The command of Christ – “Follow me!” – includes walking with him to Gethsemane. It is a place we go before every Golgotha of our lives. It is the place of inner turmoil and agonia. Here we struggle with him, and we watch him, to see what he does and imitate him. We see him throw himself to the ground and lie in the dirt of the Garden. Isolated by the sleepiness of his friends, he turns all the more earnestly to the Father. He prays fervently and honestly. And the Father, who never deserts his children, does not change the past nor does he remove the trajectory of suffering from his Son’s life. But he sends an angel to minister to him, and he gives to his Son a resolute spirit. Here in the Garden, Jesus is strengthened to do what he is called to do, to go where he is called to go, to drink from the cup the Father has given him. We see him arise from prayer ready to face the hour at hand. He awakens his friends with a renewed calm and a serene acceptance of his situation: “My betrayer is at hand.”

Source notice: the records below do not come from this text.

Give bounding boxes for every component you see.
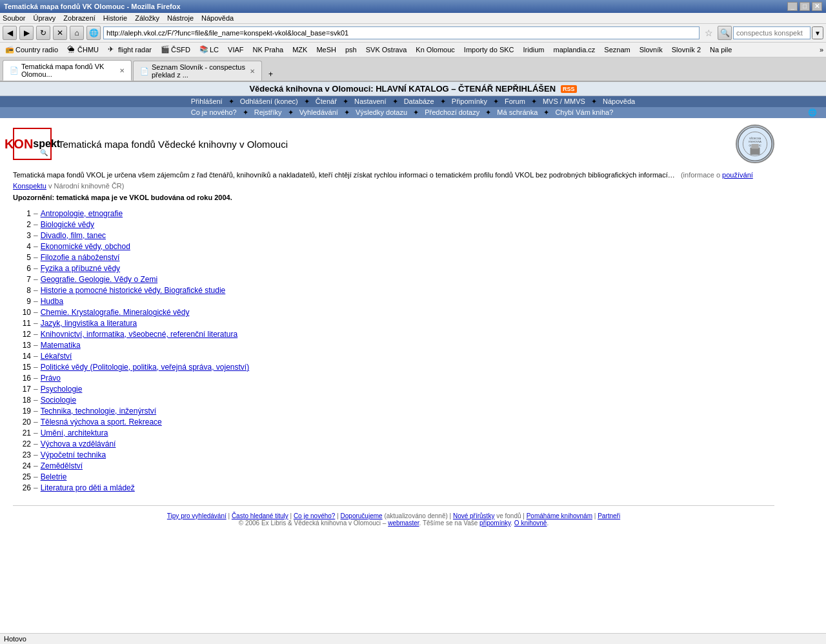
category-link[interactable]: Výchova a vzdělávání <box>41 439 116 448</box>
bookmark-flight-radar[interactable]: ✈ flight radar <box>105 44 154 55</box>
bookmark-napile[interactable]: Na pile <box>707 45 734 55</box>
nav-ctenar[interactable]: Čtenář <box>312 97 341 105</box>
reload-button[interactable]: ↻ <box>36 26 50 40</box>
footer-doporucujeme[interactable]: Doporučujeme <box>341 512 383 519</box>
category-link[interactable]: Divadlo, film, tanec <box>41 231 106 240</box>
restore-btn[interactable]: □ <box>800 2 810 11</box>
bookmark-kn-olomouc[interactable]: Kn Olomouc <box>413 45 458 55</box>
category-link[interactable]: Umění, architektura <box>41 428 108 438</box>
bookmark-seznam[interactable]: Seznam <box>601 45 632 55</box>
category-link[interactable]: Politické vědy (Politologie, politika, v… <box>41 363 249 372</box>
category-link[interactable]: Biologické vědy <box>41 220 94 229</box>
forward-button[interactable]: ▶ <box>19 26 34 40</box>
bookmark-psh[interactable]: psh <box>343 45 359 55</box>
nav2-cojenovoho[interactable]: Co je nového? <box>187 108 241 116</box>
bookmark-lc[interactable]: 📚 LC <box>197 44 221 55</box>
nav-mvs[interactable]: MVS / MMVS <box>539 97 589 105</box>
back-button[interactable]: ◀ <box>3 26 17 40</box>
stop-button[interactable]: ✕ <box>53 26 67 40</box>
nav2-schranka[interactable]: Má schránka <box>493 108 541 116</box>
nav-odhlaseni[interactable]: Odhlášení (konec) <box>236 97 302 105</box>
menu-nastroje[interactable]: Nástroje <box>167 14 194 22</box>
search-input[interactable] <box>733 26 811 39</box>
footer-pripominky[interactable]: připomínky <box>479 519 510 527</box>
address-input[interactable] <box>103 26 700 39</box>
menu-zalozky[interactable]: Záložky <box>135 14 159 22</box>
footer-prirustky[interactable]: Nové přírůstky <box>453 512 494 519</box>
category-link[interactable]: Sociologie <box>41 396 76 405</box>
bookmark-mzk[interactable]: MZK <box>290 45 310 55</box>
tab-close-1[interactable]: ✕ <box>250 68 255 75</box>
category-link[interactable]: Literatura pro děti a mládež <box>41 483 135 492</box>
konspekt-link[interactable]: používání Konspektu <box>13 171 753 190</box>
bookmark-slovnik[interactable]: Slovník <box>637 45 665 55</box>
menu-upravy[interactable]: Úpravy <box>33 14 55 22</box>
bookmark-mesh[interactable]: MeSH <box>314 45 339 55</box>
category-link[interactable]: Jazyk, lingvistika a literatura <box>41 319 137 328</box>
bookmark-maplandia[interactable]: maplandia.cz <box>551 45 598 55</box>
bookmark-svk-ostrava[interactable]: SVK Ostrava <box>363 45 410 55</box>
bookmark-iridium[interactable]: Iridium <box>521 45 547 55</box>
nav2-predchozi[interactable]: Předchozí dotazy <box>421 108 483 116</box>
category-link[interactable]: Právo <box>41 374 61 383</box>
nav-prihlaseni[interactable]: Přihlášení <box>187 97 227 105</box>
footer-casto[interactable]: Často hledané tituly <box>232 512 288 519</box>
bookmarks-more[interactable]: » <box>820 46 823 54</box>
category-link[interactable]: Filozofie a náboženství <box>41 253 120 262</box>
category-link[interactable]: Matematika <box>41 341 81 350</box>
nav-forum[interactable]: Forum <box>501 97 529 105</box>
menu-napoveda[interactable]: Nápověda <box>201 14 234 22</box>
nav-pripominky[interactable]: Připomínky <box>448 97 491 105</box>
category-link[interactable]: Chemie. Krystalografie. Mineralogické vě… <box>41 308 190 317</box>
category-link[interactable]: Historie a pomocné historické vědy. Biog… <box>41 286 226 295</box>
category-link[interactable]: Knihovnictví, informatika, všeobecné, re… <box>41 330 237 339</box>
bookmark-csfd[interactable]: 🎬 ČSFD <box>158 44 193 55</box>
tab-1[interactable]: 📄 Seznam Slovník - conspectus překlad z … <box>133 61 262 81</box>
footer-tipy[interactable]: Tipy pro vyhledávání <box>167 512 227 519</box>
footer-webmaster[interactable]: webmaster <box>388 519 419 527</box>
nav-napoveda[interactable]: Nápověda <box>599 97 639 105</box>
search-engine-icon[interactable]: 🔍 <box>718 26 732 40</box>
bookmark-nk-praha[interactable]: NK Praha <box>250 45 287 55</box>
search-go-button[interactable]: ▼ <box>812 26 823 39</box>
new-tab-button[interactable]: + <box>263 68 278 81</box>
category-link[interactable]: Hudba <box>41 297 63 306</box>
category-link[interactable]: Zemědělství <box>41 461 83 470</box>
category-link[interactable]: Psychologie <box>41 385 83 394</box>
footer-partneri[interactable]: Partneři <box>598 512 620 519</box>
footer-pomahame[interactable]: Pomáháme knihovnám <box>527 512 592 519</box>
category-link[interactable]: Výpočetní technika <box>41 450 106 459</box>
tab-close-0[interactable]: ✕ <box>119 67 125 74</box>
bookmark-slovnik2[interactable]: Slovník 2 <box>669 45 703 55</box>
bookmark-importy[interactable]: Importy do SKC <box>461 45 517 55</box>
footer-novoho[interactable]: Co je nového? <box>294 512 336 519</box>
category-link[interactable]: Ekonomické vědy, obchod <box>41 242 130 251</box>
bookmark-star[interactable]: ☆ <box>702 26 715 39</box>
bookmark-country-radio[interactable]: 📻 Country radio <box>3 44 61 55</box>
nav2-chybi[interactable]: Chybí Vám kniha? <box>551 108 617 116</box>
home-button[interactable]: ⌂ <box>70 26 84 40</box>
category-link[interactable]: Lékařství <box>41 352 72 361</box>
category-link[interactable]: Fyzika a příbuzné vědy <box>41 264 120 273</box>
footer-oknihovne[interactable]: O knihovně <box>514 519 547 527</box>
menu-soubor[interactable]: Soubor <box>3 14 25 22</box>
tab-0[interactable]: 📄 Tematická mapa fondů VK Olomou... ✕ <box>3 60 132 81</box>
nav2-vyhledavani[interactable]: Vyhledávání <box>296 108 342 116</box>
nav-databaze[interactable]: Databáze <box>400 97 438 105</box>
category-link[interactable]: Technika, technologie, inženýrství <box>41 407 156 416</box>
bookmark-viaf[interactable]: VIAF <box>225 45 246 55</box>
category-link[interactable]: Tělesná výchova a sport. Rekreace <box>41 418 162 427</box>
category-link[interactable]: Beletrie <box>41 472 67 481</box>
nav-nastaveni[interactable]: Nastavení <box>350 97 390 105</box>
close-btn[interactable]: ✕ <box>812 2 822 11</box>
language-switch[interactable]: 🌐 <box>804 108 821 117</box>
menu-historie[interactable]: Historie <box>103 14 127 22</box>
nav2-vysledky[interactable]: Výsledky dotazu <box>352 108 411 116</box>
category-link[interactable]: Antropologie, etnografie <box>41 209 123 218</box>
window-controls[interactable]: _ □ ✕ <box>787 2 822 11</box>
rss-badge[interactable]: RSS <box>561 85 577 93</box>
category-link[interactable]: Geografie. Geologie. Vědy o Zemi <box>41 275 157 284</box>
menu-zobrazeni[interactable]: Zobrazení <box>63 14 96 22</box>
minimize-btn[interactable]: _ <box>787 2 798 11</box>
bookmark-chmu[interactable]: 🌦 ČHMU <box>65 44 101 55</box>
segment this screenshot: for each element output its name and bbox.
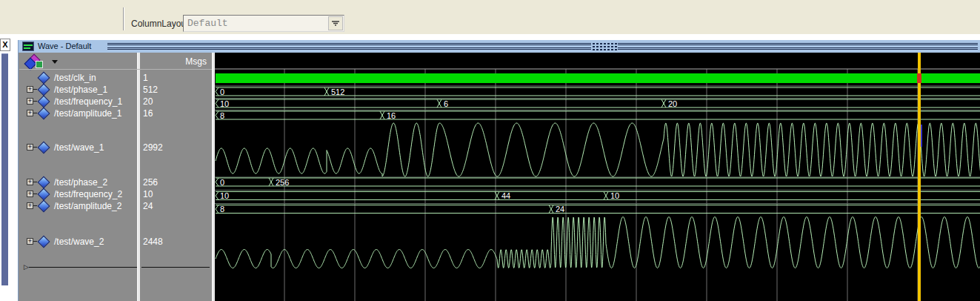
svg-text:6: 6	[444, 99, 448, 108]
svg-text:16: 16	[387, 111, 396, 120]
signal-diamond-icon	[38, 200, 50, 213]
signal-group-icon[interactable]	[24, 56, 47, 68]
signal-value-row[interactable]: 256	[140, 177, 212, 188]
titlebar-stripes	[107, 40, 978, 53]
chevron-down-icon[interactable]	[52, 60, 58, 67]
signal-value: 20	[143, 96, 153, 107]
expander-button[interactable]: +	[27, 98, 33, 105]
signal-name: /test/wave_2	[54, 236, 104, 247]
waveform-canvas[interactable]: 0512106208160256104410824	[215, 53, 980, 301]
svg-text:44: 44	[501, 191, 510, 200]
timeline-axis	[141, 267, 210, 268]
signal-row[interactable]: /test/clk_in	[19, 73, 137, 84]
signal-value-row[interactable]: 1	[140, 73, 212, 84]
column-layout-value[interactable]: Default	[187, 18, 228, 29]
signal-diamond-icon	[38, 188, 50, 201]
column-layout-combobox[interactable]: Default	[183, 15, 344, 32]
signal-value-row[interactable]: 2448	[140, 236, 212, 248]
signal-name: /test/phase_2	[54, 177, 107, 188]
signal-value-row[interactable]: 20	[140, 96, 212, 108]
signal-value-row[interactable]: 24	[140, 201, 212, 212]
signal-name: /test/clk_in	[54, 73, 96, 83]
signal-value-row[interactable]: 16	[140, 108, 212, 119]
svg-text:20: 20	[668, 99, 677, 108]
waveform-area[interactable]: 0512106208160256104410824	[215, 53, 980, 301]
signal-values-pane: Msgs 15122016299225610242448	[140, 53, 212, 301]
svg-text:512: 512	[331, 87, 344, 96]
signal-row[interactable]: +/test/wave_1	[19, 142, 137, 153]
svg-text:10: 10	[220, 191, 229, 200]
signal-value: 1	[143, 73, 148, 83]
expander-button[interactable]: +	[27, 191, 33, 197]
svg-text:24: 24	[556, 205, 564, 214]
signal-value: 24	[143, 201, 153, 211]
column-layout-label: ColumnLayout	[131, 19, 188, 29]
toolbar-separator	[123, 7, 124, 30]
signal-value: 512	[143, 85, 158, 95]
titlebar-grip[interactable]	[591, 42, 618, 51]
svg-text:8: 8	[220, 111, 224, 120]
signal-value-row[interactable]: 512	[140, 85, 212, 96]
signal-diamond-icon	[38, 84, 50, 96]
close-pane-button[interactable]: X	[0, 39, 10, 51]
svg-text:8: 8	[220, 205, 224, 214]
header-divider	[19, 69, 212, 70]
svg-text:10: 10	[220, 99, 229, 108]
signal-name: /test/amplitude_1	[54, 108, 121, 119]
timeline-pointer-icon: ▷	[24, 264, 29, 271]
expander-button[interactable]: +	[27, 238, 33, 245]
expander-button[interactable]: +	[27, 179, 33, 185]
expander-button[interactable]: +	[27, 86, 33, 93]
signal-name: /test/phase_1	[54, 85, 107, 95]
signal-row[interactable]: +/test/phase_1	[19, 85, 137, 96]
signal-row[interactable]: +/test/wave_2	[19, 236, 137, 248]
svg-text:0: 0	[220, 87, 224, 96]
signal-name: /test/wave_1	[54, 142, 104, 153]
signal-diamond-icon	[38, 236, 50, 248]
wave-titlebar[interactable]: Wave - Default	[19, 40, 980, 53]
signal-value: 16	[143, 108, 153, 119]
dropdown-stripes-icon	[331, 20, 340, 27]
signal-name: /test/frequency_1	[54, 96, 122, 107]
signal-row[interactable]: +/test/frequency_2	[19, 189, 137, 200]
signal-name: /test/amplitude_2	[54, 201, 121, 211]
wave-window-icon	[22, 42, 34, 51]
signal-row[interactable]: +/test/frequency_1	[19, 96, 137, 108]
signal-diamond-icon	[38, 96, 50, 108]
signal-diamond-icon	[38, 72, 50, 85]
signal-value: 256	[143, 177, 158, 188]
expander-button[interactable]: +	[27, 144, 33, 150]
msgs-column-header: Msgs	[185, 56, 207, 67]
timeline-axis	[29, 267, 137, 268]
svg-text:0: 0	[220, 178, 224, 187]
modelsim-wave-screen: ColumnLayout Default X Wave - Default	[0, 0, 980, 301]
signal-value-row[interactable]: 10	[140, 189, 212, 200]
signal-row[interactable]: +/test/amplitude_2	[19, 201, 137, 212]
svg-text:10: 10	[610, 191, 619, 200]
collapsed-pane-bar[interactable]	[1, 53, 8, 285]
svg-text:256: 256	[276, 178, 289, 187]
signal-diamond-icon	[38, 176, 50, 189]
expander-button[interactable]: +	[27, 202, 33, 209]
wave-window: Wave - Default /test/clk_in+/test/phase_…	[18, 40, 980, 301]
column-layout-dropdown-button[interactable]	[328, 16, 343, 30]
signal-diamond-icon	[38, 108, 50, 120]
toolbar: ColumnLayout Default	[0, 0, 980, 34]
signal-row[interactable]: +/test/amplitude_1	[19, 108, 137, 119]
wave-window-title: Wave - Default	[38, 42, 91, 50]
signal-row[interactable]: +/test/phase_2	[19, 177, 137, 188]
signal-diamond-icon	[38, 142, 50, 154]
signal-name: /test/frequency_2	[54, 189, 122, 199]
signal-value-row[interactable]: 2992	[140, 142, 212, 153]
signal-names-pane: /test/clk_in+/test/phase_1+/test/frequen…	[19, 53, 137, 301]
column-splitter[interactable]	[137, 53, 140, 301]
signal-value: 2992	[143, 142, 163, 153]
expander-button[interactable]: +	[27, 110, 33, 116]
signal-value: 2448	[143, 236, 163, 247]
signal-value: 10	[143, 189, 153, 199]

Our own betrayers are probably not human foes. We are more likely to simply feel betrayed by the natural circumstances of life – illness, loneliness, failed relationships, financial distress, the death of a loved one, anxiety over our children, the burden of old wounds that won’t heal. When we carry these burdens, we really have no choice but to follow the Master to the Garden and allow the agonia to play out. And if we follow him closely, we throw ourselves to the ground and pray honestly. We accept the quiet comfort the Father offers, rise with a resolute spirit, and drink deeply from the cups that do not pass.
The account of Jesus’ struggle at Gethsemane/Mount of Olives is found in Mt. 26:36-46, Mk. 14:32-42, and Lk. 22:39-46. John’s Gospel refers to Jesus’ presence in the garden at the time of his arrest but does not narrate Jesus’ anguish (though at his arrest he uses similar language, saying to Peter, “Am I not to drink the cup that the Father has given me?” Jn. 18:11).